Giustamente Nigro ha disposto questo testo accanto a un articolo del 1956 dedicato all’Anniversario dei «Penguin Books», altra collana insieme economica e colta, esempio di “democrazia”. Le due recensioni, che pure risentono dei momenti diversi in cui furono scritte, fanno cortocircuito. Delineano un orizzonte culturale che per un Giorgio Manganelli disimpegnato per programma (o almeno in apparenza) non ci aspetteremmo. “E certo senza i «Penguin» la democrazia inglese, la vita intellettuale delle masse, sarebbero più povere, e di gran lunga. (…) È lecito comunque dubitare che sia possibile creare una democrazia di massa senza una qualche forma di autentica cultura, che nei suoi dati essenziali accomuni le élites e i poveri diavoli”.

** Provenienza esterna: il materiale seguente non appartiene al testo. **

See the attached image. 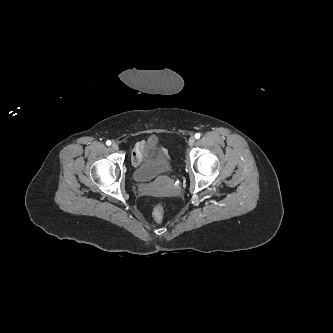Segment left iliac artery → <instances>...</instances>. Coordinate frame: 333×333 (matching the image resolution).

Ecco, Manganelli – pur nel proprio stile – è sempre stato dalla parte dei “poveri diavoli”. Contro quelli che oggi chiameremmo i ‘poteri forti’ della grande Storia, della Società, della Religione. Era – certo a modo suo, senza ideologie e senza missioni – uno scrittore schierato. A vederla in modo radicale lui, che prediligeva i discorsi metafisici, scriveva le sue cosmogonie fantastiche per quei “poveri diavoli” che sono gli esseri umani, in balia di un mondo di soprusi, dolori e malattie.

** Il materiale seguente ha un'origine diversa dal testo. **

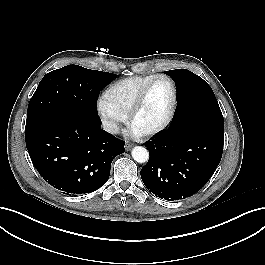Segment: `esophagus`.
Here are the masks:
<instances>
[{"mask_svg": "<svg viewBox=\"0 0 265 265\" xmlns=\"http://www.w3.org/2000/svg\"><path fill=\"white\" fill-rule=\"evenodd\" d=\"M131 147H132V144H130V143H127V144L125 145V149H126V150H130Z\"/></svg>", "mask_w": 265, "mask_h": 265, "instance_id": "obj_1", "label": "esophagus"}]
</instances>
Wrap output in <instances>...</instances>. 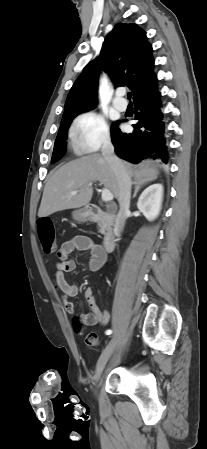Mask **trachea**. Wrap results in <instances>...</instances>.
Listing matches in <instances>:
<instances>
[{"label":"trachea","instance_id":"3493384b","mask_svg":"<svg viewBox=\"0 0 207 449\" xmlns=\"http://www.w3.org/2000/svg\"><path fill=\"white\" fill-rule=\"evenodd\" d=\"M127 97L129 100L131 99V92H128Z\"/></svg>","mask_w":207,"mask_h":449}]
</instances>
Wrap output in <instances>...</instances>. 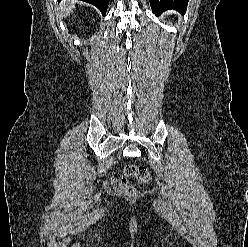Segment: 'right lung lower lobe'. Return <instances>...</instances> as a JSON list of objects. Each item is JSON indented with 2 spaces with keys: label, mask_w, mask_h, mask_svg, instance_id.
<instances>
[{
  "label": "right lung lower lobe",
  "mask_w": 248,
  "mask_h": 247,
  "mask_svg": "<svg viewBox=\"0 0 248 247\" xmlns=\"http://www.w3.org/2000/svg\"><path fill=\"white\" fill-rule=\"evenodd\" d=\"M61 1V0H58ZM87 3H91L95 5L103 15L106 14L107 7H108V0H82Z\"/></svg>",
  "instance_id": "right-lung-lower-lobe-1"
}]
</instances>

Leggendo ora nella raccolta di Nigro il partecipato pezzo I pascoli del Sant’Offizio, dedicato ai Benandanti di Carlo Ginzburg, cogliamo davvero la radice di tanta sua letteratura in proprio. I casi dei contadini friulani finiti davanti agli inquisitori tra Cinque e Seicento, che Ginzburg analizzava nel 1966 in modo rivoluzionario dando voce ai sommersi della Storia, affascinavano Manganelli per più motivi. Innanzitutto, credo, per il loro modo di parlare: la recensione è piena di quel linguaggio, con citazioni inutili ai fini di un compendio – un solo esempio: “in guisa di animale, gatta o «sorzetto»” – ma riportate proprio per il loro sapore verbale. E poi, perché quei contadini incarnano l’essenza stessa del “povero diavolo” davanti al potere, fragile e insieme fiero depositario di visioni. Tre anni dopo la recensione, nel 1969, usciva Nuovo commento. Nel cuore di quell’anomalo volume, Manganelli incastonava una figura complice e vicina: “Rammento – e fu, non scoperta, ma agnizione di un volto eternamente fraterno – rammento l’ampia biografia di un lanaiolo deficiente, morto di dissenteria, sullo scorcio del seicento” (Giorgio Manganelli, Nuovo commento, Milano, Adelphi, 1999). Friulano o meno, quel lanaiolo siamo, in fondo, tutti noi.
Che Manganelli fosse lui stesso un benandante? Uno di quegli stregoni buoni che, con fantasticherie (auto)ironiche al posto dei mazzi di finocchio, nelle notti deputate ci riscattava combattendo a suon di letteratura per la “grascia” anziché la carestia?
Certo è che nelle pagine di Concupiscenza libraria, lo vediamo farcisi incontro, avvolto nel suo mantello di parole, innamorato lettore e latore di “fole notturne”. Alla Gogol’. Diceva: “la materia di Gogol’ è in continua metamorfosi tra acqua, aria e fuoco che sfiorano, illuminano, incendiano il duro, acre, e vivo elemento terra, il luogo delle cose e delle ombre”.
Di “fole” così – più che mai nel nostro mondo presente – abbiamo davvero bisogno.